The Tennessee Valley Authority this week plans to begin pouring the concrete foundation for a 12,000 sq ft building that the designer is calling a “finger of God build.”
The reinforced concrete building is meant to withstand a 10,000-year earthquake. “We hope we don’t see it tested, but if it is we hope it stays,” says Robert Feiel, project engineer for Mesa Associates, Knoxville.
The diverse and flexible coping capability building, or FLEX, was developed by the U.S. Nuclear Regulatory Commission from the lessons learned in nuclear plant safety as a result of the Fukushima Daiichi accident in 2011. It provides an additional layer of protection beyond the backup systems that were designed for the plants. “It’s an entirely new layer of protection to be used for a beyond design flood, earthquake or tornado,” says Jim Hopson, a TVA spokesman.
Friel says the structure's design is beyond anything that could be possible and still could be used to shut down the plant safely.
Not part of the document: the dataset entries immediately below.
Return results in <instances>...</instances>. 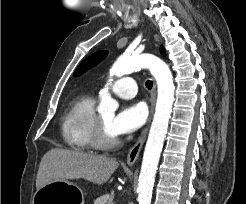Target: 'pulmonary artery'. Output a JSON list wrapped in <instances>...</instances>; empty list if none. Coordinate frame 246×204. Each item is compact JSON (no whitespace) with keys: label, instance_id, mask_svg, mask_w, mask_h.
<instances>
[{"label":"pulmonary artery","instance_id":"obj_1","mask_svg":"<svg viewBox=\"0 0 246 204\" xmlns=\"http://www.w3.org/2000/svg\"><path fill=\"white\" fill-rule=\"evenodd\" d=\"M111 91L123 99H131L137 94V83L132 77H122L110 86Z\"/></svg>","mask_w":246,"mask_h":204}]
</instances>
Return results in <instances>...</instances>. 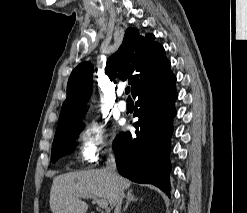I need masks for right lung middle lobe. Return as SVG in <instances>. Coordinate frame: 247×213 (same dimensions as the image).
Here are the masks:
<instances>
[{"mask_svg":"<svg viewBox=\"0 0 247 213\" xmlns=\"http://www.w3.org/2000/svg\"><path fill=\"white\" fill-rule=\"evenodd\" d=\"M83 125L64 128L56 132L52 145V161H57L60 157L73 152L75 140L82 131Z\"/></svg>","mask_w":247,"mask_h":213,"instance_id":"right-lung-middle-lobe-1","label":"right lung middle lobe"}]
</instances>
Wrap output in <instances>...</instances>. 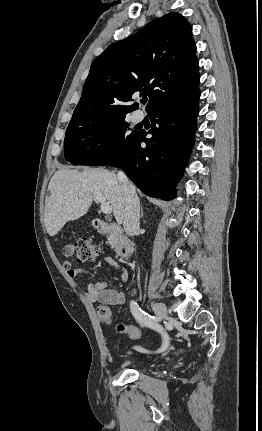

It addresses the loss of power that crippled the reactor cooling systems that were the fatal flaw at Fukushima.
Mesa has designed the FLEX buildings at TVA’s Watts Bar and tktktkt plants in Tennessee and at Brown's Ferry in Alabama and PPL’s Susquehanna unit in Pennsylvania.
The Watts Bar building must withstand winds of 360 mph and the assault of “tornado missiles,” including a 4,000-lb vehicle traveling at 230 ft per sec., flying utility poles and 12-in. pipes, says Travis Smith, Mesa's lead structural engineer. “The intent is to take the impact and not be perforated,” he says.
The walls are 18-in. thick reinforced concrete and the roof is 16 in. of solid concrete on a 3-in. metal deck. The 18-in concrete and steel door has a 10-in. sacrificial buffer slab that can be replaced if damaged, Smith says. “It’s a military grade blast door,” he says.
The building at Watts Barr will house two 3-MW diesel generators with a 12 X 14-ft intake with missile shields and labyrinth walls, says Smith.
Of particular concern at Watts Bar is the potential for soils to settle 9-inches during a 2 times frequent scale earthquake. “A normal slab on grade would not be capable of supporting that much settlement,” Smith says.
The company chose a micro pile foundation in which 5-in. to 9-in. steel pipes were drilled to the bedrock and grouted in 12-in. and 15-in. sleeves to accommodate the lateral load specification of 1-in. or less. The micro piles were embedded in a 3.5-ft- thick concrete cap.
NRC required the FLEX building at Watts Bar to be built before issuing an operating license for the site's second unit, says Neil Gannon, leader of TVA’s Fukushima enhancement projects. TVA is completing a unit there that was mothballed in 1985 at about 80% completion. TVA began completing construction in 2007. It is expected to come online in December 2015.
The Browns Ferry’s FLEX building must be completed by next spring, Gannon says. It is designed to withstand 300-MPH winds. The difference in requirements is based on the specifications in place when the plants were designed.
The buildings are basically civil structures that have lighting, sprinklers and air conditioning to keep the temperature between 50 deg and 100 deg.
They will house the portable equipment that will be needed to protect the site from the loss of offsite power and emergency generators and provide the water needed to cool the core, the containment unit and the fuel in the spent fuel storage, Gannon said.
The response to the 10,000-year event is based on time, according to Gannon. During the first six hours after an event, unit operators must respond with portable equipment and personnel with the assumption that the site is not accessible.
During the first 24 hours, access to the site is returned and equipment can be brought in from offsite locations. The standard deployment includes 17 tractor-trailers full of equipment stored in a regional response center in Memphis that will be taken to staging areas 25 miles from the nuclear site, Gannon says.
The cost for the FLEX buildings is between $32 million and $38 million per reactor, Gannon says. There are three reactors at Brown's Ferry and two at Watts Bar and two at Sequoyah where construction also is beginning.
The total cost of the Fukushima response is between $224 million to $266 million, according to Gannon.
Kiewit is the general contractor for the Watts Bar and Browns Ferry buildings.